緑色だった栗も茶色がかってきた。着々と秋が近づいているはずが、まだまだ続く残暑で村の住人達もくたくた。さすがの北登も米俵のようにドスンとかまえて小屋の前から動こうともしない。

 役目を終えて田んぼから無事引越しを終えたアイガモ達は池で楽しげに水遊びをしている。それもそのはず、日中はまだ30℃を越える真夏日。しかし、夜になると18℃ほどで夜風が冷たくなりはじめた。これだけ温度が違うと、人間は着るものにも困る。そう考えると、北登やアイガモ達は衣装いらずで羨ましい。

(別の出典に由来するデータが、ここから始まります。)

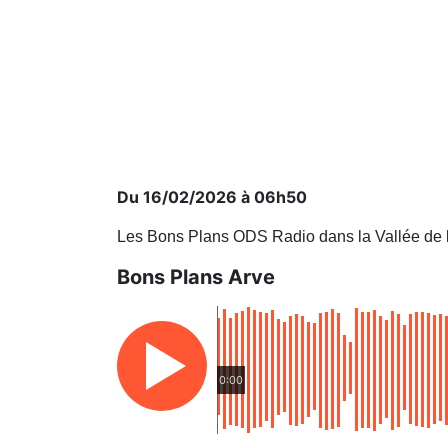
Du 16/02/2026 à 06h50
Les Bons Plans ODS Radio dans la Vallée de 
Bons Plans Arve
0:00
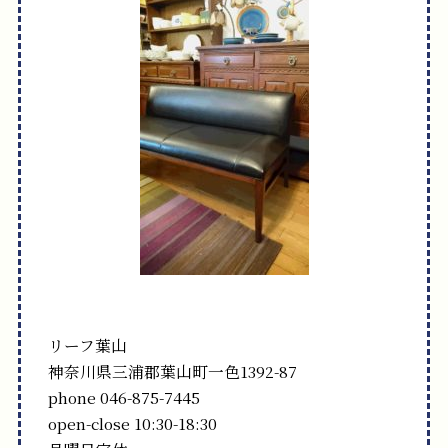
リーフ葉山
神奈川県三浦郡葉山町一色1392-87
phone 046-875-7445
open-close 10:30-18:30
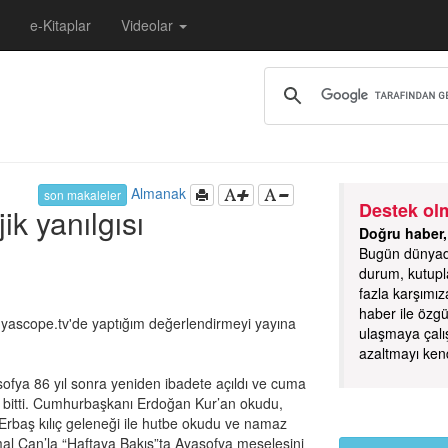
e-Kitaplar
Videolar
Almanak
son makaleler
Destek olm
ik yanılgısı
Doğru haber,
Bugün dünyada 
durum, kutupl
fazla karşımız
haber ile özg
scope.tv'de yaptığım değerlendirmeyi yayına
ulaşmaya çalış
azaltmayı ken
ofya 86 yıl sonra yeniden ibadete açıldı ve cuma
e bitti. Cumhurbaşkanı Erdoğan Kur’an okudu,
i Erbaş kılıç geleneği ile hutbe okudu ve namaz
mal Can’la “Haftaya Bakış”ta Ayasofya meselesini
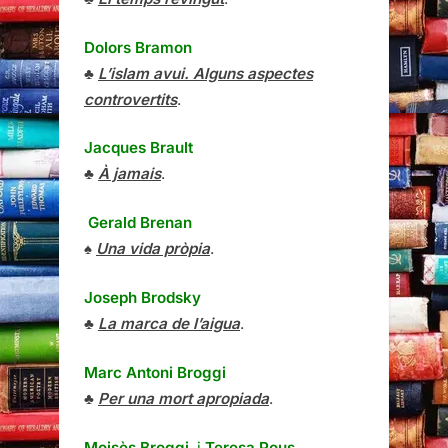
Dolors Bramon
♣
L’islam avui. Alguns aspectes
controvertits
.
Jacques Brault
♣
À jamais
.
Gerald Brenan
♠
Una vida pròpia
.
Joseph Brodsky
♣
La marca de l’aigua
.
Marc Antoni Broggi
♣
Per una mort apropiada
.
Moisès Broggi
i
Teresa Pous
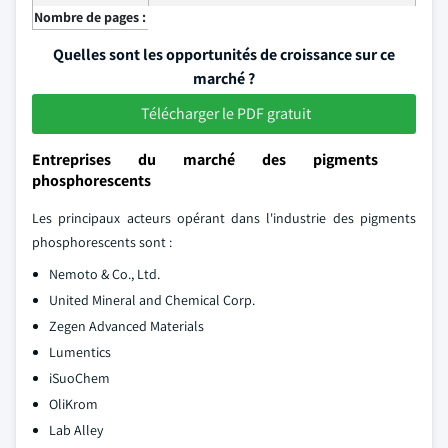
Nombre de pages :
Quelles sont les opportunités de croissance sur ce
marché ?
Télécharger le PDF gratuit
Entreprises du marché des pigments
phosphorescents
Les principaux acteurs opérant dans l'industrie des pigments
phosphorescents sont :
Nemoto & Co., Ltd.
United Mineral and Chemical Corp.
Zegen Advanced Materials
Lumentics
iSuoChem
OliKrom
Lab Alley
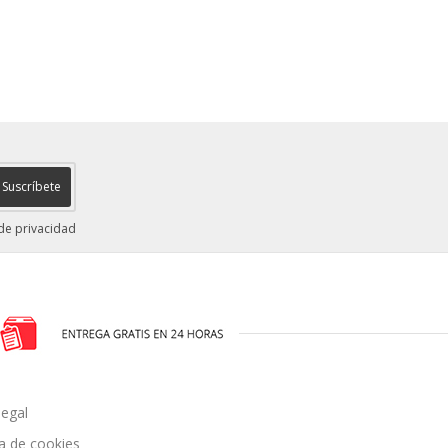
Suscríbete
 de privacidad
legal
ca de cookies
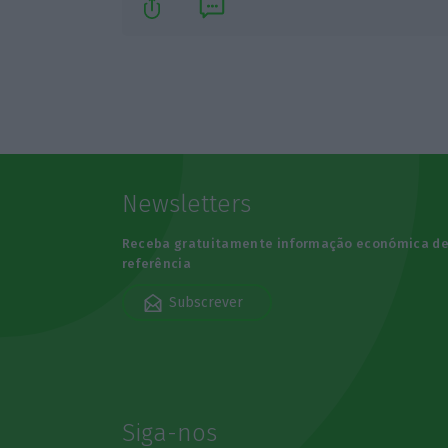
Newsletters
Receba gratuitamente informação económica d
referência
Subscrever
Siga-nos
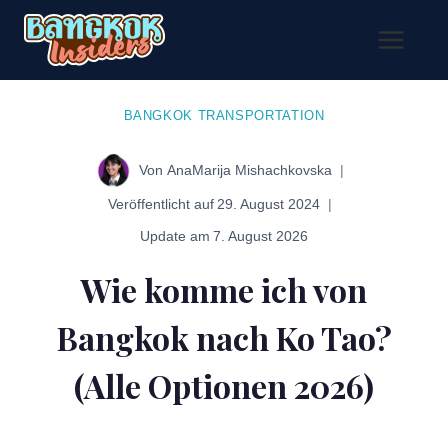
Zum
Inhalt
springen
BANGKOK TRANSPORTATION
Von
AnaMarija Mishachkovska
Veröffentlicht auf
29. August 2024
Update am
7. August 2026
Wie komme ich von
Bangkok nach Ko Tao?
(Alle Optionen 2026)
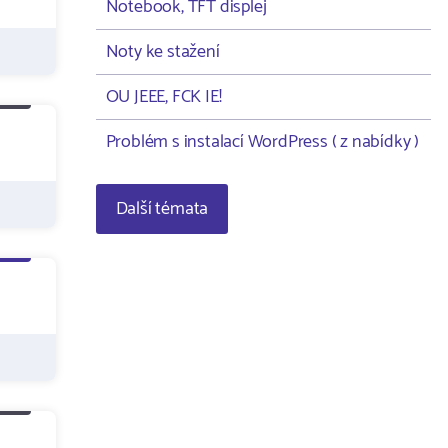
Notebook, TFT displej
Noty ke stažení
OU JEEE, FCK IE!
Problém s instalací WordPress ( z nabídky )
Další témata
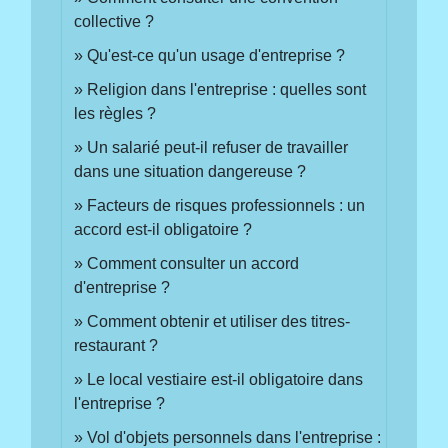
collective ?
Qu'est-ce qu'un usage d'entreprise ?
Religion dans l'entreprise : quelles sont
les règles ?
Un salarié peut-il refuser de travailler
dans une situation dangereuse ?
Facteurs de risques professionnels : un
accord est-il obligatoire ?
Comment consulter un accord
d'entreprise ?
Comment obtenir et utiliser des titres-
restaurant ?
Le local vestiaire est-il obligatoire dans
l'entreprise ?
Vol d'objets personnels dans l'entreprise :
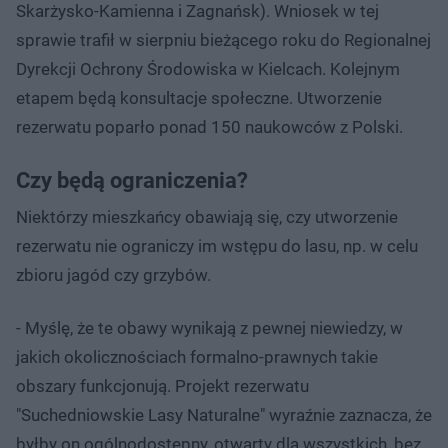
Skarżysko-Kamienna i Zagnańsk). Wniosek w tej
sprawie trafił w sierpniu bieżącego roku do Regionalnej
Dyrekcji Ochrony Środowiska w Kielcach. Kolejnym
etapem będą konsultacje społeczne. Utworzenie
rezerwatu poparło ponad 150 naukowców z Polski.
Czy będą ograniczenia?
Niektórzy mieszkańcy obawiają się, czy utworzenie
rezerwatu nie ograniczy im wstępu do lasu, np. w celu
zbioru jagód czy grzybów.
- Myślę, że te obawy wynikają z pewnej niewiedzy, w
jakich okolicznościach formalno-prawnych takie
obszary funkcjonują. Projekt rezerwatu
"Suchedniowskie Lasy Naturalne" wyraźnie zaznacza, że
byłby on ogólnodostępny, otwarty dla wszystkich, bez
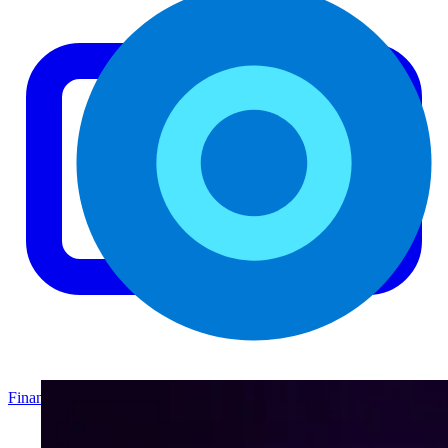
Finanzas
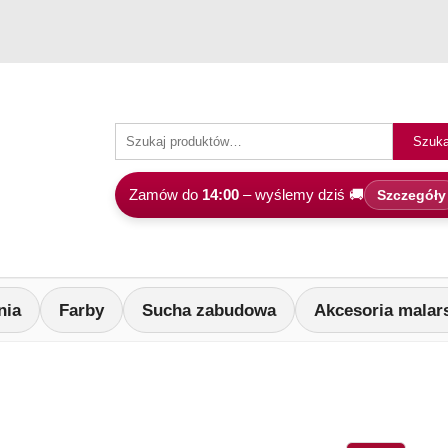
Szuka
Zamów do
14:00
– wyślemy dziś 🚚
Szczegóły
nia
Farby
Sucha zabudowa
Akcesoria malar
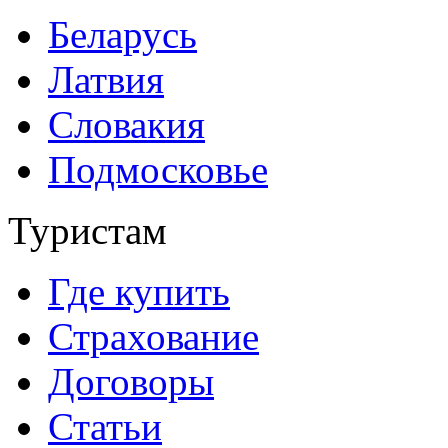
Беларусь
Латвия
Словакия
Подмосковье
Туристам
Где купить
Страхование
Договоры
Статьи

 この暑さでみんなくたくたの中、田んぼの稲達は元気よく生長していた。ようやく出穂したと思っていた稲がもう穂を垂れる程になってきた。この稲の生長が気になったのかトンボが田んぼの上を気持ちよさそうに飛んでいた。アキアカネ、イトトンボ、オニヤンマ、シオカラトンボ・・・その数は数えられない程。ふたりで飛んでいるトンボもいれば、風に吹かれても穂にしがみついているトンボもいる。田んぼの端を見ると、遊び疲れて休んでいるトンボも何匹かいた。遠くから見ると、田んぼがまるでトンボの遊園地のよう。私もトンボになれればなあ。

 ふとみると他にもなんだか楽しそうな2人の姿があった。それはリンダと晴男。2人は仲良く草を食べていた。ついこないだまで八木橋夫婦のことをうらやましくみているばかりだった晴男には「秋」ではなく「春」がきたみたい。2人が一緒に草を食べている姿を見ていたら、私まで嬉しくなった。